Welcome “Windows Live for Developers”

Angus Logan has his first post up on a new Windows Team blog, “Windows Live for Developers”.  Angus is the Senior Technical Product Manager for Messenger Connect (and before that, the same title for Windows Live Platform), which itself is an upcoming single API promising “a new way for partners and developers to connect with Messenger”.

Ori Amiga posted on the Inside Windows Live blog back in April about Messenger Connect, as John Richards and Angus were announcing Messenger Connect at The Next Web Conference in Amsterdam.  Ori explained the basics:

Messenger Connect brings the individual APIs we’ve had for a long time (Windows Live ID, Contacts API, Messenger Web Toolkit, etc.) together in a single API that’s based on industry standards and specifications (OAuth WRAP, ActivityStrea.ms, PortableContacts, OData) and adds a number of new scenarios.
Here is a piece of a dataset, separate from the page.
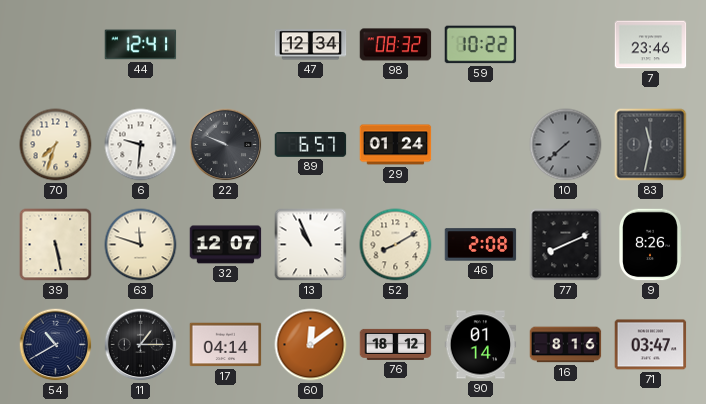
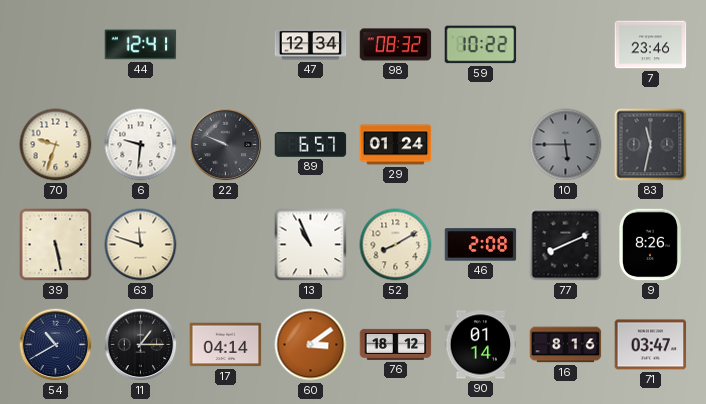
70: 7:33 -> 9:33
10: 7:38 -> 5:45
32: 12:07 -> none
60: 12:09 -> 3:09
The new Messenger Connect provides our developer partners with three big things:

  • Instantly create a user profile and social graph: Messenger user profile and social graph information allows our shared customers to easily sign in and access their friends list and profile information. This allows our partners to more rapidly personalize their experiences, provides a ready-made social graph for customers to interact with, and provides a channel to easily invite additional friends to join in.
  • Drive engagement directly through chat indirectly through social distribution: By enabling both real-time instant messaging conversations (chat) and feed-based sharing options for customers on their site, developers can drive additional engagement and usage of their experiences by connecting to the over 320 million Messenger customers worldwide.
  • Designing for easy integration in your technical environment: We are delivering an API service that will expose a RESTful interface, and we’ll wrap those in a range of libraries (including JavaScript, .NET, and others). Websites and apps will be able to choose the right integration type for their specific scenario. Some websites prefer to keep everything at the presentation tier, and use JavaScript libraries when the user is present. Others may prefer to do server-side integration, so they can call the RESTful endpoints from back-end processes. We’re aiming to provide the same set of capabilities across the API service and the libraries that we offer.